> _WHAT TO WORK ON_
Please reproduce the following records exactly as they appear.

[Bounding box prediction data]
┌──

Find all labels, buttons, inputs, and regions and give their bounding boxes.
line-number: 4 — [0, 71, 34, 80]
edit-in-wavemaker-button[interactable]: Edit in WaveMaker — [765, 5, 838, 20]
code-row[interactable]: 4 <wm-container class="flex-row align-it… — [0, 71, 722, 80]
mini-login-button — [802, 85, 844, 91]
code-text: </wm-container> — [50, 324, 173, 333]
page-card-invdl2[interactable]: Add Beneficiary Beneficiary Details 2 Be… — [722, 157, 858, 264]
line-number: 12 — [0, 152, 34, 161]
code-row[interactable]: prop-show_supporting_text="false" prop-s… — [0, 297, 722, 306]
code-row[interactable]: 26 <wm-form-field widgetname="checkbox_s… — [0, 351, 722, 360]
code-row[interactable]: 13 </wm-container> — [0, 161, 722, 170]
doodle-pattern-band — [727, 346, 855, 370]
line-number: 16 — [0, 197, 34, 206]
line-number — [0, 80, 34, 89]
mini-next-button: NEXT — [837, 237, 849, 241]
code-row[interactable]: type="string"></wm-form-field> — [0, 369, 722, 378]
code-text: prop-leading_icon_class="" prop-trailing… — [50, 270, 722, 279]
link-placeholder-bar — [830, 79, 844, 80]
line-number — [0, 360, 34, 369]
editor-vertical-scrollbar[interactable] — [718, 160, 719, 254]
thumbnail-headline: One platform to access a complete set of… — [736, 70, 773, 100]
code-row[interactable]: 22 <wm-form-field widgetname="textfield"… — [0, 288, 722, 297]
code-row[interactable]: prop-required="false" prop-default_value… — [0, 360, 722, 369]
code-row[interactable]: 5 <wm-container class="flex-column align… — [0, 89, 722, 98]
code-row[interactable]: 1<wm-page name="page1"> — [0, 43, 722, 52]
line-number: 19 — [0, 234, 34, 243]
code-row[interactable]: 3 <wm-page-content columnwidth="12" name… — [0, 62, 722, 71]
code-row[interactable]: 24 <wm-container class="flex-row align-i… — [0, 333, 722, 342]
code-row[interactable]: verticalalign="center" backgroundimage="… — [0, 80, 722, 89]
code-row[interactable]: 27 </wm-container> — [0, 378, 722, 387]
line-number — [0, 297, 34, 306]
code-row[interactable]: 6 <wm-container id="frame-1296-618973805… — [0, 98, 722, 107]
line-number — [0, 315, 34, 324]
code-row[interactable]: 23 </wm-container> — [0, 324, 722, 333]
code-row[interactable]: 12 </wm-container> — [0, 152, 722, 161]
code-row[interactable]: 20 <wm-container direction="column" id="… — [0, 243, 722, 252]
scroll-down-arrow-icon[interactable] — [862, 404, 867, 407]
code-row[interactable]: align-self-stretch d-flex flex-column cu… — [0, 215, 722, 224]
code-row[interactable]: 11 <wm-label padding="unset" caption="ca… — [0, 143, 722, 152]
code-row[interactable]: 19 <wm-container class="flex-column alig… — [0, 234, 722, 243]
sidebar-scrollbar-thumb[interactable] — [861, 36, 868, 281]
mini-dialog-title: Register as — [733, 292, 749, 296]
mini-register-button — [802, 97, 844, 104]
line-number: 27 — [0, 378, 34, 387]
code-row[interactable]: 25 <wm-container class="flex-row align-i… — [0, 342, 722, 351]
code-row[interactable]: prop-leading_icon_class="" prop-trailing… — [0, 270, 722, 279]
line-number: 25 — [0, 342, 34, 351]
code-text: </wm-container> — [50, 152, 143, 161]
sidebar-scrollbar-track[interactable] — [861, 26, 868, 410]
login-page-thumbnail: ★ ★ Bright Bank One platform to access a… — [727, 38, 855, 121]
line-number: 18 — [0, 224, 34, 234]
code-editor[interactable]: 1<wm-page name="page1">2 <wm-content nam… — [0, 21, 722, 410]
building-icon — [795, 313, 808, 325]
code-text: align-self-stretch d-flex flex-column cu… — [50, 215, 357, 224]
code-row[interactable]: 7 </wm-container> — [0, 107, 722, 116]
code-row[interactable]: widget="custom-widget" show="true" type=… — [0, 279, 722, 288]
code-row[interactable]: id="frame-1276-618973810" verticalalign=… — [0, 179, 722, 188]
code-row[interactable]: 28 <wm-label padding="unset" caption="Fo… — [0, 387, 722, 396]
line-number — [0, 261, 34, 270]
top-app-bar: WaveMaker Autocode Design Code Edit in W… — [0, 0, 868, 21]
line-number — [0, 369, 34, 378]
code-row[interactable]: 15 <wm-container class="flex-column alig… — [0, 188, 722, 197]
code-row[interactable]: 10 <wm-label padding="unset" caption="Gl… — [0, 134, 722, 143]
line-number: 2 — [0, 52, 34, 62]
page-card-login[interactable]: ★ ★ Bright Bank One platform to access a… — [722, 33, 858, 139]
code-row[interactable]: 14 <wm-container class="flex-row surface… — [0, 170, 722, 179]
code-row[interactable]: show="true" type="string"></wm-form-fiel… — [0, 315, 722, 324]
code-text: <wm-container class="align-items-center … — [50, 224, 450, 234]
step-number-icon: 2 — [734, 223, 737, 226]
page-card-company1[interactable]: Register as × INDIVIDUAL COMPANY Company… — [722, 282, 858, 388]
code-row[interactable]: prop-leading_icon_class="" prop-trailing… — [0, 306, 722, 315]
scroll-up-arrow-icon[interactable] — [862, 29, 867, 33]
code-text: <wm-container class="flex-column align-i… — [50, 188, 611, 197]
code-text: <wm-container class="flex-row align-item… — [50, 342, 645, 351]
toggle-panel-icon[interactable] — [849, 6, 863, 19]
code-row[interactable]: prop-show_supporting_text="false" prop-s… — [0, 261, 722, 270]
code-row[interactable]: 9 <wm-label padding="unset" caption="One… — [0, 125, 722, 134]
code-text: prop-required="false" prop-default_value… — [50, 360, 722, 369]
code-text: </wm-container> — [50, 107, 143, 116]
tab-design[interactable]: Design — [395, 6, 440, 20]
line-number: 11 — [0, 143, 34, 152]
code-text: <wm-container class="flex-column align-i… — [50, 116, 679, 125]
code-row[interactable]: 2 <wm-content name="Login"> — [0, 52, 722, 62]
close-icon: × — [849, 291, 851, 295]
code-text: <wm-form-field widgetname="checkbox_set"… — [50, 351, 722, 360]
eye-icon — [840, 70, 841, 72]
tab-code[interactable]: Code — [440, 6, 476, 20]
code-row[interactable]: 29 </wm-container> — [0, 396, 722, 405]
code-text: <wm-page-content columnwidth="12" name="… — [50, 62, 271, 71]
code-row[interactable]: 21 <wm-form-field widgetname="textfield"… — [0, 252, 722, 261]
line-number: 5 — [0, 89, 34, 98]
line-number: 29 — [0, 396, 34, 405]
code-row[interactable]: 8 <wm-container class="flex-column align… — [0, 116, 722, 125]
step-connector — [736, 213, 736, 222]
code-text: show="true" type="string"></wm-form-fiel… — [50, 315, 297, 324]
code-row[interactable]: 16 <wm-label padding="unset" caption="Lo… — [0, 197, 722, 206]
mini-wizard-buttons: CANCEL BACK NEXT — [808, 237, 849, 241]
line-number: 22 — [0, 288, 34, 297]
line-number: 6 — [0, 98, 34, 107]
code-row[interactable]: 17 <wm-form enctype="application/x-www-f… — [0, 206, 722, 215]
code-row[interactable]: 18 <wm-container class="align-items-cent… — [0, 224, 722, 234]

└──

> _FINISHED TASK_
Find all labels, buttons, inputs, and regions and give their bounding boxes.
line-number: 4 — [0, 71, 34, 80]
edit-in-wavemaker-button[interactable]: Edit in WaveMaker — [765, 5, 838, 20]
code-row[interactable]: 4 <wm-container class="flex-row align-it… — [0, 71, 722, 80]
mini-login-button — [802, 85, 844, 91]
code-text: </wm-container> — [50, 324, 173, 333]
page-card-invdl2[interactable]: Add Beneficiary Beneficiary Details 2 Be… — [722, 157, 858, 264]
line-number: 12 — [0, 152, 34, 161]
code-row[interactable]: prop-show_supporting_text="false" prop-s… — [0, 297, 722, 306]
code-row[interactable]: 26 <wm-form-field widgetname="checkbox_s… — [0, 351, 722, 360]
code-row[interactable]: 13 </wm-container> — [0, 161, 722, 170]
doodle-pattern-band — [727, 346, 855, 370]
line-number: 16 — [0, 197, 34, 206]
line-number — [0, 80, 34, 89]
mini-next-button: NEXT — [837, 237, 849, 241]
code-row[interactable]: type="string"></wm-form-field> — [0, 369, 722, 378]
code-text: prop-leading_icon_class="" prop-trailing… — [50, 270, 722, 279]
link-placeholder-bar — [830, 79, 844, 80]
line-number — [0, 360, 34, 369]
editor-vertical-scrollbar[interactable] — [718, 160, 719, 254]
thumbnail-headline: One platform to access a complete set of… — [736, 70, 773, 100]
code-row[interactable]: 22 <wm-form-field widgetname="textfield"… — [0, 288, 722, 297]
code-row[interactable]: prop-required="false" prop-default_value… — [0, 360, 722, 369]
code-row[interactable]: 5 <wm-container class="flex-column align… — [0, 89, 722, 98]
code-row[interactable]: 1<wm-page name="page1"> — [0, 43, 722, 52]
line-number: 19 — [0, 234, 34, 243]
code-row[interactable]: 3 <wm-page-content columnwidth="12" name… — [0, 62, 722, 71]
code-row[interactable]: 24 <wm-container class="flex-row align-i… — [0, 333, 722, 342]
code-row[interactable]: verticalalign="center" backgroundimage="… — [0, 80, 722, 89]
code-row[interactable]: 27 </wm-container> — [0, 378, 722, 387]
line-number — [0, 297, 34, 306]
code-row[interactable]: 6 <wm-container id="frame-1296-618973805… — [0, 98, 722, 107]
line-number — [0, 315, 34, 324]
code-row[interactable]: 23 </wm-container> — [0, 324, 722, 333]
code-row[interactable]: 12 </wm-container> — [0, 152, 722, 161]
code-row[interactable]: 20 <wm-container direction="column" id="… — [0, 243, 722, 252]
scroll-down-arrow-icon[interactable] — [862, 404, 867, 407]
code-row[interactable]: align-self-stretch d-flex flex-column cu… — [0, 215, 722, 224]
code-row[interactable]: 11 <wm-label padding="unset" caption="ca… — [0, 143, 722, 152]
code-row[interactable]: 19 <wm-container class="flex-column alig… — [0, 234, 722, 243]
sidebar-scrollbar-thumb[interactable] — [861, 36, 868, 281]
mini-dialog-title: Register as — [733, 292, 749, 296]
mini-register-button — [802, 97, 844, 104]
line-number: 27 — [0, 378, 34, 387]
code-row[interactable]: 25 <wm-container class="flex-row align-i… — [0, 342, 722, 351]
code-row[interactable]: prop-leading_icon_class="" prop-trailing… — [0, 270, 722, 279]
line-number: 25 — [0, 342, 34, 351]
code-text: </wm-container> — [50, 152, 143, 161]
sidebar-scrollbar-track[interactable] — [861, 26, 868, 410]
login-page-thumbnail: ★ ★ Bright Bank One platform to access a… — [727, 38, 855, 121]
line-number: 18 — [0, 224, 34, 234]
code-editor[interactable]: 1<wm-page name="page1">2 <wm-content nam… — [0, 21, 722, 410]
building-icon — [795, 313, 808, 325]
code-text: align-self-stretch d-flex flex-column cu… — [50, 215, 357, 224]
code-row[interactable]: 7 </wm-container> — [0, 107, 722, 116]
code-row[interactable]: widget="custom-widget" show="true" type=… — [0, 279, 722, 288]
code-row[interactable]: id="frame-1276-618973810" verticalalign=… — [0, 179, 722, 188]
code-row[interactable]: 28 <wm-label padding="unset" caption="Fo… — [0, 387, 722, 396]
line-number — [0, 261, 34, 270]
top-app-bar: WaveMaker Autocode Design Code Edit in W… — [0, 0, 868, 21]
line-number — [0, 369, 34, 378]
code-row[interactable]: 15 <wm-container class="flex-column alig… — [0, 188, 722, 197]
code-row[interactable]: 10 <wm-label padding="unset" caption="Gl… — [0, 134, 722, 143]
line-number: 2 — [0, 52, 34, 62]
page-card-login[interactable]: ★ ★ Bright Bank One platform to access a… — [722, 33, 858, 139]
code-row[interactable]: 14 <wm-container class="flex-row surface… — [0, 170, 722, 179]
code-row[interactable]: show="true" type="string"></wm-form-fiel… — [0, 315, 722, 324]
code-text: <wm-container class="align-items-center … — [50, 224, 450, 234]
step-number-icon: 2 — [734, 223, 737, 226]
page-card-company1[interactable]: Register as × INDIVIDUAL COMPANY Company… — [722, 282, 858, 388]
code-row[interactable]: prop-leading_icon_class="" prop-trailing… — [0, 306, 722, 315]
scroll-up-arrow-icon[interactable] — [862, 29, 867, 33]
code-text: <wm-container class="flex-column align-i… — [50, 188, 611, 197]
code-text: <wm-container class="flex-row align-item… — [50, 342, 645, 351]
toggle-panel-icon[interactable] — [849, 6, 863, 19]
code-row[interactable]: prop-show_supporting_text="false" prop-s… — [0, 261, 722, 270]
code-row[interactable]: 9 <wm-label padding="unset" caption="One… — [0, 125, 722, 134]
code-text: prop-required="false" prop-default_value… — [50, 360, 722, 369]
code-text: </wm-container> — [50, 107, 143, 116]
tab-design[interactable]: Design — [395, 6, 440, 20]
line-number: 11 — [0, 143, 34, 152]
code-text: <wm-container class="flex-column align-i… — [50, 116, 679, 125]
code-row[interactable]: 2 <wm-content name="Login"> — [0, 52, 722, 62]
close-icon: × — [849, 291, 851, 295]
code-text: <wm-form-field widgetname="checkbox_set"… — [50, 351, 722, 360]
eye-icon — [840, 70, 841, 72]
tab-code[interactable]: Code — [440, 6, 476, 20]
code-row[interactable]: 29 </wm-container> — [0, 396, 722, 405]
code-text: <wm-page-content columnwidth="12" name="… — [50, 62, 271, 71]
code-row[interactable]: 21 <wm-form-field widgetname="textfield"… — [0, 252, 722, 261]
line-number: 5 — [0, 89, 34, 98]
line-number: 29 — [0, 396, 34, 405]
code-row[interactable]: 8 <wm-container class="flex-column align… — [0, 116, 722, 125]
step-connector — [736, 213, 736, 222]
code-text: show="true" type="string"></wm-form-fiel… — [50, 315, 297, 324]
code-row[interactable]: 16 <wm-label padding="unset" caption="Lo… — [0, 197, 722, 206]
mini-wizard-buttons: CANCEL BACK NEXT — [808, 237, 849, 241]
line-number: 22 — [0, 288, 34, 297]
line-number: 6 — [0, 98, 34, 107]
code-row[interactable]: 17 <wm-form enctype="application/x-www-f… — [0, 206, 722, 215]
code-row[interactable]: 18 <wm-container class="align-items-cent… — [0, 224, 722, 234]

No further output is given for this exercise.